Gtech, in shot 3 you have the radio tower and all the extra rubble you can see in shot 2, not to mention all the bollards on the right which you can see in both shots. just admit it, you were wrong. I will even put it together for you. See the bollards on the right in the top shot, and the tower on the left in the bottom shot. now see them both in the shot below.
Its REALLY about how these doctored photos affect the Lebanese people. These indie photographers are the only pics coming out of Lebanon. If you can't believe them, and you cannot believe their PM (who exagerates the number killed), what can you believe? Any photo Lebanon comes out with saying look at all these dead people - it is easy to come back and say - is it faked? Or if someone says 39 people were killed. Is it easy to say, are you exagerrating to suit your interests? Too bad, people are so tied in partisan barbs (yo-yo, et al), they fail to see the actual issue here.
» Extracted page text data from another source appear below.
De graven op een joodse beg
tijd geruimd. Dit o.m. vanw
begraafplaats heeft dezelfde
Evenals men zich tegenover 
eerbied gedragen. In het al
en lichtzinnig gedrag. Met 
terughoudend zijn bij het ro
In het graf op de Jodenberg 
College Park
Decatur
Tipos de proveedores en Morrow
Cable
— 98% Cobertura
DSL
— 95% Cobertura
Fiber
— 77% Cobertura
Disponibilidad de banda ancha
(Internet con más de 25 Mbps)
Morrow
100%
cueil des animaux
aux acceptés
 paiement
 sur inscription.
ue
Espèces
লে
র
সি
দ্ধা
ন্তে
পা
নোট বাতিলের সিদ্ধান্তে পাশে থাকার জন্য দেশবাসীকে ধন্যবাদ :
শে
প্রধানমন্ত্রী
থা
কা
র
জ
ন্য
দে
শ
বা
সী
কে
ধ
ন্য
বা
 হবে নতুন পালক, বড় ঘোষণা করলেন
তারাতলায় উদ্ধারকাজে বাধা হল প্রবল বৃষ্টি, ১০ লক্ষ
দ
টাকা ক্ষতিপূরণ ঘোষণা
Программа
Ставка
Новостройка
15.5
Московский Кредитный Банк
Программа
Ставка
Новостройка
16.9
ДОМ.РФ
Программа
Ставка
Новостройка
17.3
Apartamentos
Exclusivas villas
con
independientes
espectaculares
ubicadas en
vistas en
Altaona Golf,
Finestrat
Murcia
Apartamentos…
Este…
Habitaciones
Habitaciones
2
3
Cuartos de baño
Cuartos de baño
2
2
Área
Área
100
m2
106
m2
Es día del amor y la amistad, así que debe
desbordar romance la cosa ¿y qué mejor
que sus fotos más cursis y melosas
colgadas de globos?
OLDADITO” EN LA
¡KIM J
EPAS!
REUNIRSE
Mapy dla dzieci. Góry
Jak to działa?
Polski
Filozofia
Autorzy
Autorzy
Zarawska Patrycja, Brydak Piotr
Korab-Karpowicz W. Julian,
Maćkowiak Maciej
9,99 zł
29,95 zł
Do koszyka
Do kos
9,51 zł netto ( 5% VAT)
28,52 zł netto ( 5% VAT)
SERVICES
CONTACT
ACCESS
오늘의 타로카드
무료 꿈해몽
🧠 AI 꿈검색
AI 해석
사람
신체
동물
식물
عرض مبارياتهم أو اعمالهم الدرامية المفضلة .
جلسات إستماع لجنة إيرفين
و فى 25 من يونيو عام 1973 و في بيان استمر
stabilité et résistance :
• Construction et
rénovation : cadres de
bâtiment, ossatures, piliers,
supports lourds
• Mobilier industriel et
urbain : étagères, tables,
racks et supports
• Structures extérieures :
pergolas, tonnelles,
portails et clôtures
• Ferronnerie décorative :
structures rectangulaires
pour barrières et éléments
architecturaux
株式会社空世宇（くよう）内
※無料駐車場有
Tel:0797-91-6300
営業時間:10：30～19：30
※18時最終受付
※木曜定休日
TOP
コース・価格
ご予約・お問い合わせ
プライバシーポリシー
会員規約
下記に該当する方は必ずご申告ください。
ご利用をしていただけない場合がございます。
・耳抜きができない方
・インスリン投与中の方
What's the name of that movie? I may want to watch it. If the directors haven't decided on a title yet; what about "muslims don't lie"?
In essence, that's the argument I make. Would it not be proportional? In other words, if the background can appear to move 100 yards closer, wouldn't the car also be 100 yards closer, and therefore MUCH bigger? The source doesn't reference them as photoshop fakes. Read the date/time stamps of the photos along with the reported captions to get a feel.
I think it's already been established that Lebanese news sources are not reliable. They exaggerate the numbers to extort an emotional response from the international community, all out of interest obviously. How can you trust a news source like that? At least one that out interest twist the facts so badly. And the act is working, no matter that the numbers have nothing to do with reality.
Was someone questioning "bollards?" In addition to the obvious distance between the trees/building to the car in the two original photos, an unsource third photo shows a huge gape where the previous two do not.
Can you really not see it. the first photo, to the right of they guys arm, between his arm and the car and the blue line I have put in to make things easy for you, you can see the bombed out bridge.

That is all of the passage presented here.